Recorded data >>
━━━━

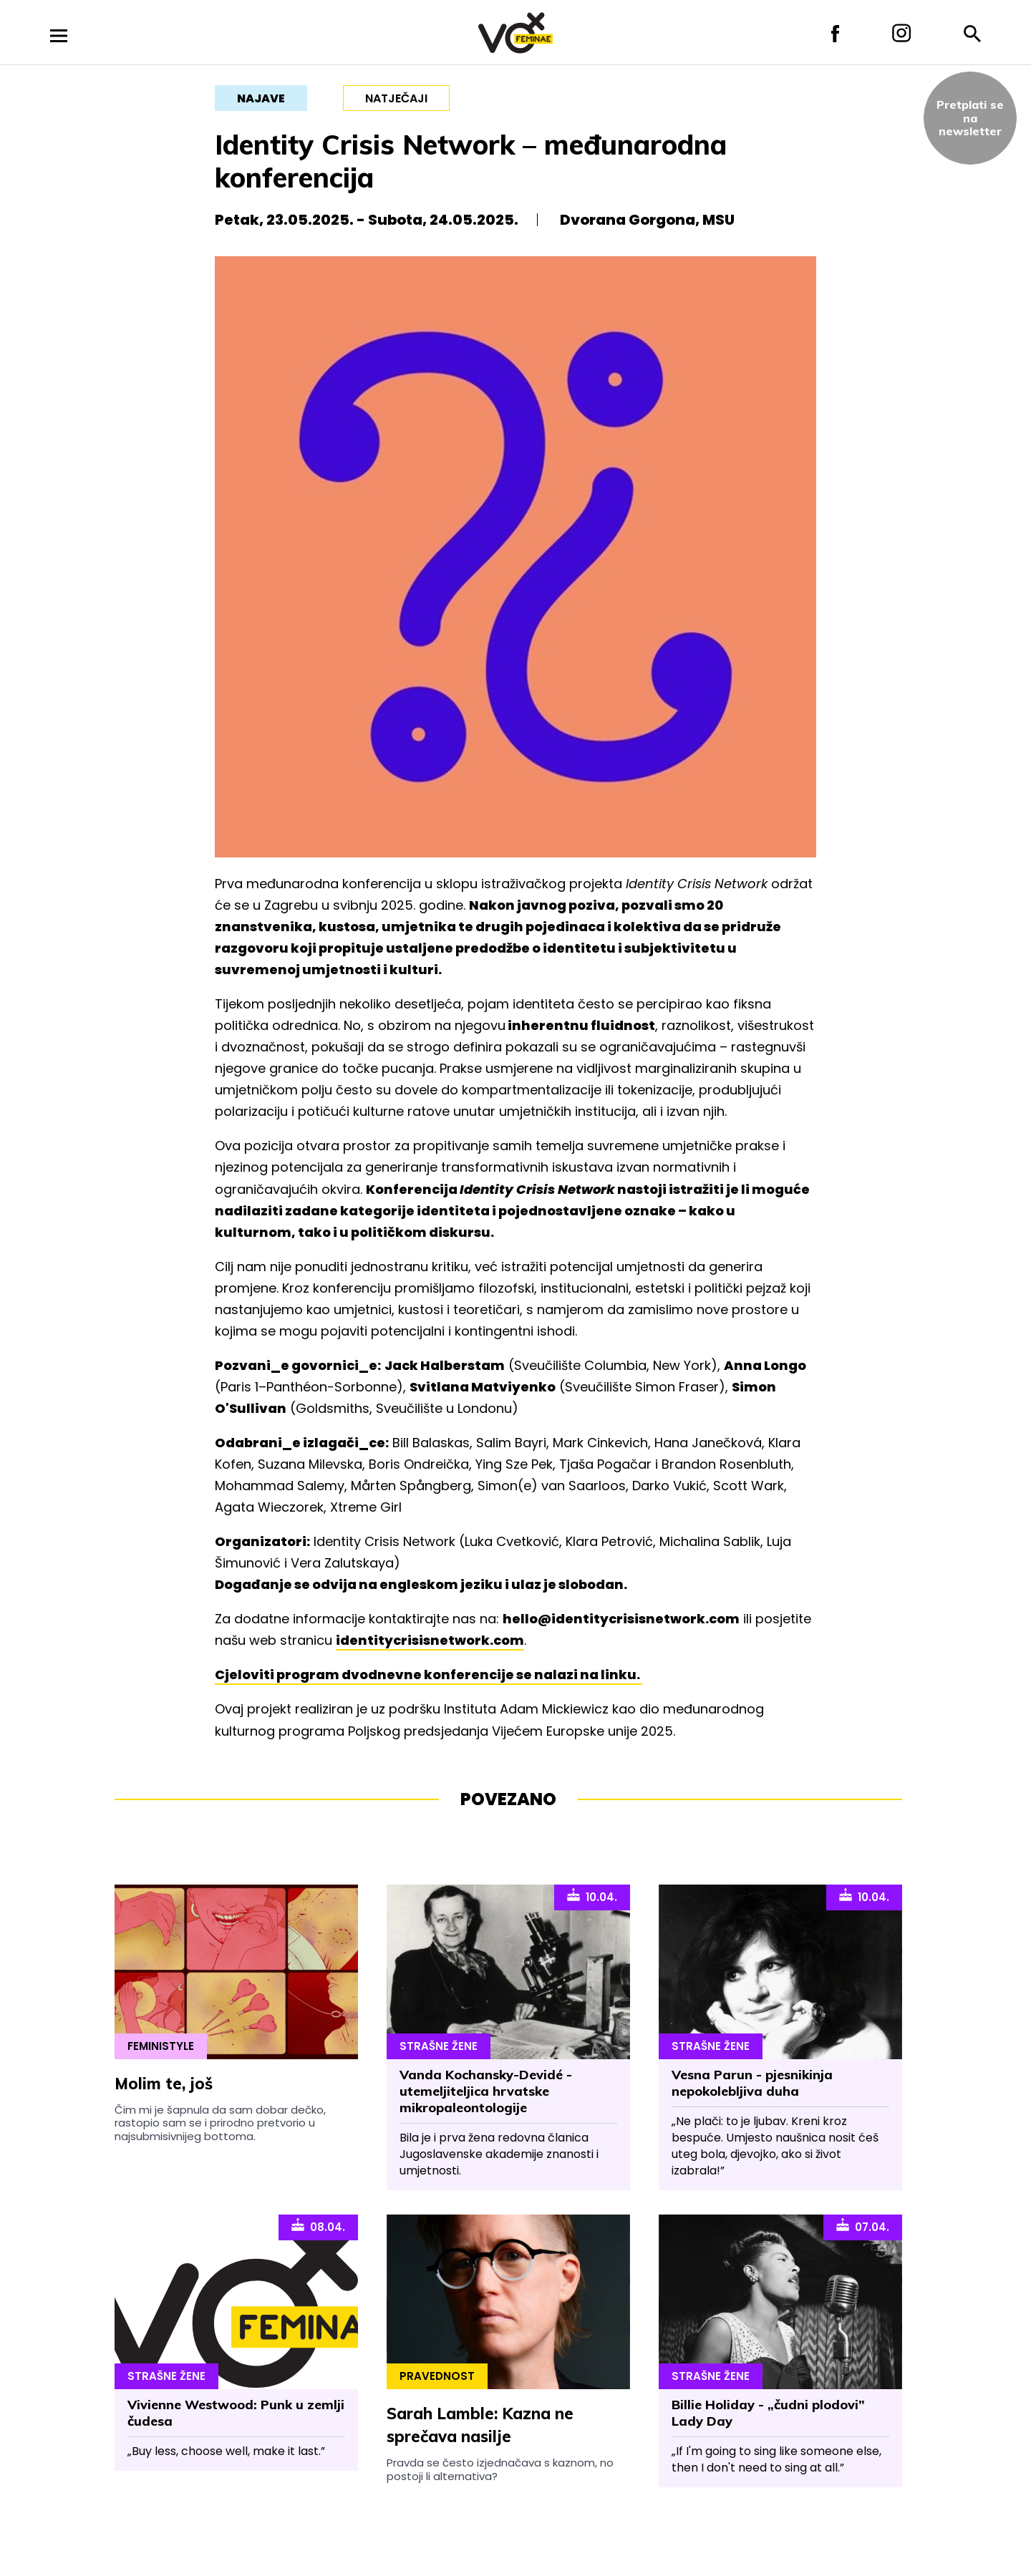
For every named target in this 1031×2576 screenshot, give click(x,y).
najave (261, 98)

━━━━

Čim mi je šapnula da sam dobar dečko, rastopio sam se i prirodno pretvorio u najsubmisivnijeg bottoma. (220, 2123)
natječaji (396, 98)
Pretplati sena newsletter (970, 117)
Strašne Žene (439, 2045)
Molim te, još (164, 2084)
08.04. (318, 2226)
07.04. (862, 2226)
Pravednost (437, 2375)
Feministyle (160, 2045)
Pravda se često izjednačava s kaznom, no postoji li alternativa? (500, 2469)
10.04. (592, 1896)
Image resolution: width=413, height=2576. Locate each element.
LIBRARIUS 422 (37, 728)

━━━━

Problem to work on >> Among the lines above, find the one with "Pravednost (437, 2375)" and the one with "LIBRARIUS 422 (37, 728)". Quote both and everything between them, exactly.

Solved problem >>
Pravednost (437, 2375)
Feministyle (160, 2045)
Pravda se često izjednačava s kaznom, no postoji li alternativa? (500, 2469)
10.04. (592, 1896)
Image resolution: width=413, height=2576. Locate each element.
LIBRARIUS 422 (37, 728)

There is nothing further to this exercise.